Okay. Thank you, Rui. So just to wrap up the presentation and just highlighting here some of the key points. First of all, we delivered on the '21 guidance. So we had a strong growth in the networks. We had good returns on the asset rotations. And that ended up offsetting the weaker energy management results, which were very much penalized by the adverse mark-to-market impacts. And so important to note that these will be reverted over the following years. So this shows I think that there is value and the diversification of our asset base and having a good risk management and portfolio quality. The overall volatility in the wholesale price and also the average hedge of the baseload from '23 to '25, so it's now 40% hedge at an average of EUR 60 per megawatt hour, it creates the conditions so that we can increase the structural weight of merchant volumes in our generation portfolio to really optimize our hedging strategy. If we look forward and talking about renewals, the 8.4 gigawatts secured represents 75% of our target for '23, and, as I mentioned earlier, booked with long-term contracts at attractive returns. And that gives us good visibility on the delivery of our target 20 gigawatts by 2025. So we've done well on the asset rotation strategy. We booked gains twice as large as the business plans yearly target for the same scope of assets. I think this is really important. So doubled the gains per megawatt that we are expecting in the absolute terms as well. Entering '22, we are committed to maintaining this level of performance. So we already have EUR 800 million in asset rotation proceeds, so on track for delivering the '25 objectives. In parallel with the growth, we are protected against inflationary interest rate pressures. Rui talked already about that. More than 70% of our gross profits are not fixed, and 70% of our debt portfolio contracted at fixed rate. Finally, we continue to accelerate the contribution to decarbonization, the largest weight yet of renewables in our energy mix and improved and aligned with the EU taxonomy. And then also EDP's recognition of the world's most sustainable electric utility by the Dow Jones Sustainability Index and the top 10 weight in the S&P Global Clean Energy index. So I'll stop there. So thank you once again for the results call, and we can now move to Q&A. Thank you.

Operator

operator
#6

[Operator Instructions] The first question comes from Stefano Bezzato at Credit Suisse.

Stefano Bezzato

analyst
#7

I have 3 questions, if I may. The first one is if you can clarify what the impact on fuel costs and energy management EBITDA you expect from the current hydro situation in Iberia? In other words, if you had to roll forward Page 19 of the presentation to 2022, how would that chart look? The second question is on asset rotation. What is your expectation for 2022 in terms of asset rotation gains? And how does this split between unitary gain and amount of capacity that you are planning to sell down? And the third question is pretty much consequence of the first 2 questions, which is, can you comment on the current level of consensus for 2022? I think in the file that you sent around a couple of days ago, you had highlighted EUR 4 billion EBITDA and EUR 940 million net income. Are you comfortable with these levels?

Miguel de Andrade

executive
#8

Thank you, Stefano. So in relation to the first one, I can probably pass it to Rui. I'll just answer the second and the third one. So in relation to the asset rotation gains for 2022, we expect it to be comfortably above the EUR 300 million that was in our business plan. And so just based on what we've already signed last year, and what we are kicking off now, we would expect not only to continue to deliver on the proceeds, but also in terms of overall absolute gains being above what we had in the business plan. So that's what would be my expectation. I'm not giving you a specific number, but clearly above the EUR 300 million. On the current level of consensus, as you know, we don't typically provide guidance at this stage, precisely, because this first quarter of the year is extremely volatile depending on the hydro and all of that. But overall, I would say, and we still have to evaluate them the first -- the results of the first quarter. But typically, we would be looking for some growth versus the previous year, both in EBITDA and in net income. We will obviously talk more about this in the first quarter results. I'll pass it over to Rui for the first one.

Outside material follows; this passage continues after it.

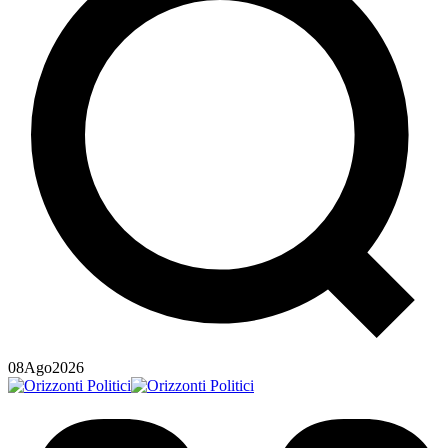
08
Ago
2026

Rui Manuel Rodrigues Teixeira

executive
#9

Thank you, Miguel. Thank you, Stefano, for the question. So as you know, I mean, throughout the year, what we are currently seeing is that we will have, at least for the time being, 2 terawatt hours of less hydro generation. We might have around 4 terawatt hours in terms of thermal. So we are seeing the spreads expanding. I would say that, at this point, we would still see some compensation throughout the year. Having said that, I mean, first quarter, of course, we don't have that thermal margins compensate -- or the spreads compensating for the loss of the hydro. But throughout the year, at this point, I would expect the thermal spreads to mitigate the reduction in terms of hydro volumes.

Operator

operator
#10

The next question comes from Manuel Palomo at BNP Paribas.

Manuel Palomo

analyst
#11

I've got a few questions. I will stick to 2 or 3. First question is on -- again, on one of your slides, which you say that your baseload production is hedged at EUR 60 per megawatt hour. My question is, for the year 2022, what is your assumption on hydro because you said that now you plan to have 2-terawatt hour less, but we do not know what was the starting point? And also whether you could please comment on the impact on your expected EBITDA from replacing 1 terawatt hour of hydro with 1/3 hour of thermals? Then second question is on the impairment in Iberia, I think that they amounted to EUR 232 million. I was wondering whether you could tell us what assets have been impacted, maybe Sines maybe some of the Spanish plants? And what has changed? Because if I'm not wrong, you were not expecting these provisions. And I think that I will leave it here. I'm sure that there's plenty of questions from other people.

Miguel de Andrade

executive
#12

Okay, Manuel, thank you. So I'll do the one on the impairments, and we can talk about the first question on the baseload assumptions. In terms of the impairment, as you know, we do the -- I mean, on an annual basis, we look at what is, let's say, the fair value versus what is on the registered books. And I think what we've seen and that was, let's say, the results of the impairment test this year is that if you look at the overall value of the combined cycles, we're talking combined cycles, we're not talking about Sines or any of the coal plants because those have been pretty much all amortized small exception of Abono, but everything else has been totally amortized. So that's been -- that's at 0. But in relation to the combined cycles, we did an impairment given, let's say, the fair value that we expect over the long run. So that's the test we do every year. Last year, we've also done some impairments on the combined cycles. As you know, we have an objective of, let's say, being coal-free by 2025 and being all green by 2030, and that's -- it's consistent also with the way we're looking at that. In relation to the first point, Rui?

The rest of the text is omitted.